Extracted data entries:
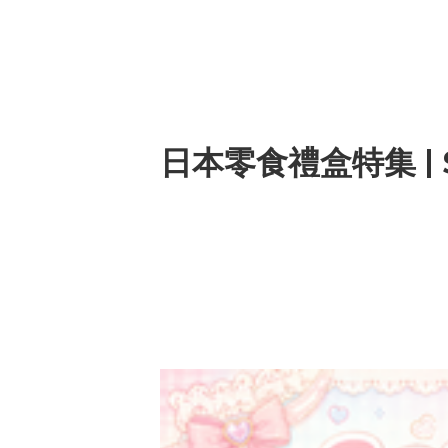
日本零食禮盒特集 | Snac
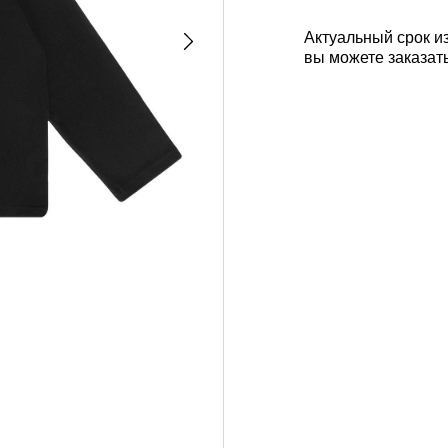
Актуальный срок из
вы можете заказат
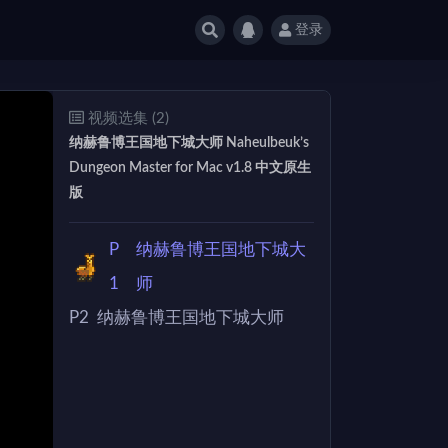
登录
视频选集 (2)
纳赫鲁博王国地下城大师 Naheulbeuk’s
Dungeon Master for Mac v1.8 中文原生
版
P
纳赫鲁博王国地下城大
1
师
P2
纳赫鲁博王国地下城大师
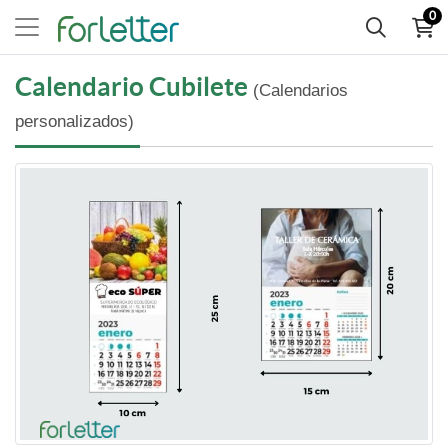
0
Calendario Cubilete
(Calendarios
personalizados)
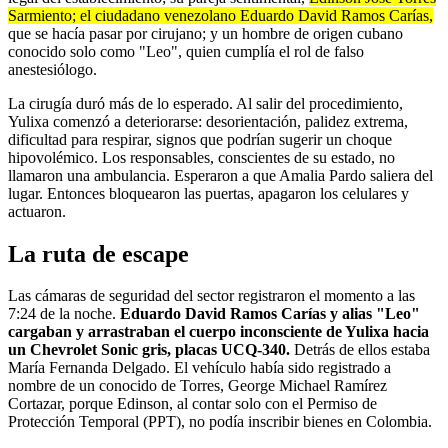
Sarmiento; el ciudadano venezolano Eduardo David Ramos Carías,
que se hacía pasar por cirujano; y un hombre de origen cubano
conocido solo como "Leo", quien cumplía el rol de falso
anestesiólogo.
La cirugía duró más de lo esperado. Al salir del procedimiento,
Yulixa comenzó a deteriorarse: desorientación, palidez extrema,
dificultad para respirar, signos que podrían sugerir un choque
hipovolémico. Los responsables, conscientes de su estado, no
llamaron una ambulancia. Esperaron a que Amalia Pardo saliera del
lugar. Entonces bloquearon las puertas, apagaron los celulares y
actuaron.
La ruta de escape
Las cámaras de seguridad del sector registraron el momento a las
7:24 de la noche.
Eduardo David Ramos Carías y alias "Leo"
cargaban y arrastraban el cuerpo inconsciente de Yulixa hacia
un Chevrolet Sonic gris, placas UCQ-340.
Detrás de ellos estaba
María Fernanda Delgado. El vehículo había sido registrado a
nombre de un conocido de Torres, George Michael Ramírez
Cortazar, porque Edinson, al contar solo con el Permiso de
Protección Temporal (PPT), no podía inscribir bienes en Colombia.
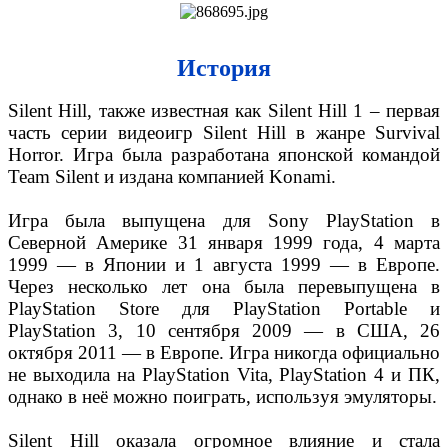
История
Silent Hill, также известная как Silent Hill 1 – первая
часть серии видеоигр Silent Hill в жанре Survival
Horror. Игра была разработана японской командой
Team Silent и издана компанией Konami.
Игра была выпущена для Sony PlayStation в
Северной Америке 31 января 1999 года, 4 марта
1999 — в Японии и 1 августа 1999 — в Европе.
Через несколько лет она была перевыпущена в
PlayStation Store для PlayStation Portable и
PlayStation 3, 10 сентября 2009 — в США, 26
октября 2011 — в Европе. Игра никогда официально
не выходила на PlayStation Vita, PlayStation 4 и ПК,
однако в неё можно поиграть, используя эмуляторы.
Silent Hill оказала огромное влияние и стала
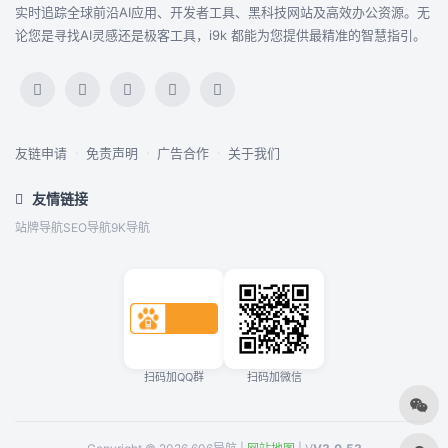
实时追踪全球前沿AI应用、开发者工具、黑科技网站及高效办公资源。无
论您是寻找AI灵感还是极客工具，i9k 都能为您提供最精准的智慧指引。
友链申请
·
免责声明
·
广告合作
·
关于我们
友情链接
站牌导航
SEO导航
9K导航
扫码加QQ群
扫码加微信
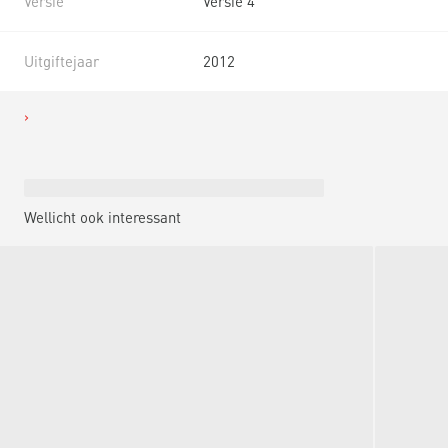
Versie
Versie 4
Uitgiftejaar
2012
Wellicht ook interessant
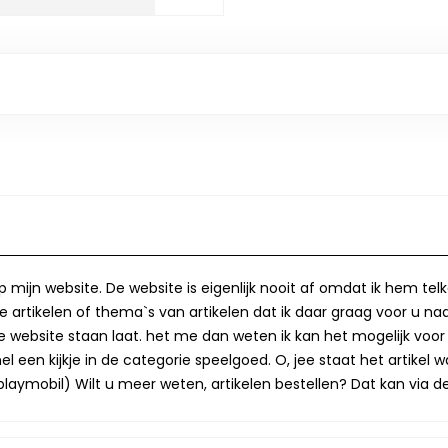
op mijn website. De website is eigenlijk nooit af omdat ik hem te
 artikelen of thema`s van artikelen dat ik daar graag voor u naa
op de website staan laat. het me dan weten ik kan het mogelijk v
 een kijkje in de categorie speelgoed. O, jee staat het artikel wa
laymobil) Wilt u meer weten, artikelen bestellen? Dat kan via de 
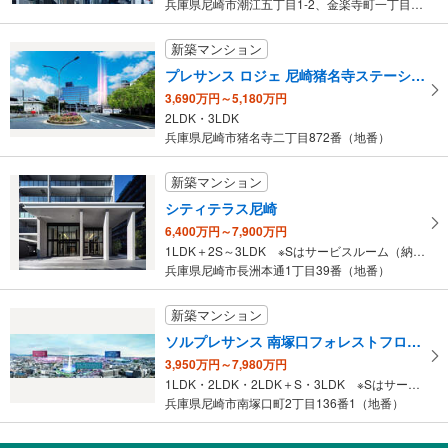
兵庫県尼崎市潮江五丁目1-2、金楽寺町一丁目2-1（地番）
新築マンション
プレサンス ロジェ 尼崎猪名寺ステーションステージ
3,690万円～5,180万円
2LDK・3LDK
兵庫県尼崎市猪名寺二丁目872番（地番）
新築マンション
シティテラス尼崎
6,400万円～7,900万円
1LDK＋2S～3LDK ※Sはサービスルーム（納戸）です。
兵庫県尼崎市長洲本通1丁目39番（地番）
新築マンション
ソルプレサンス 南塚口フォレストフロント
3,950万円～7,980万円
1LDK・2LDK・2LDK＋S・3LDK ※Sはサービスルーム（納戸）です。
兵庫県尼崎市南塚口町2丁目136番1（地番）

* [WORK ITEM]:
Go through the data and return each line where the word "Ramos" appears.

* [COMPLETED TASK]:
Sarmiento; el ciudadano venezolano Eduardo David Ramos Carías,
Eduardo David Ramos Carías y alias "Leo"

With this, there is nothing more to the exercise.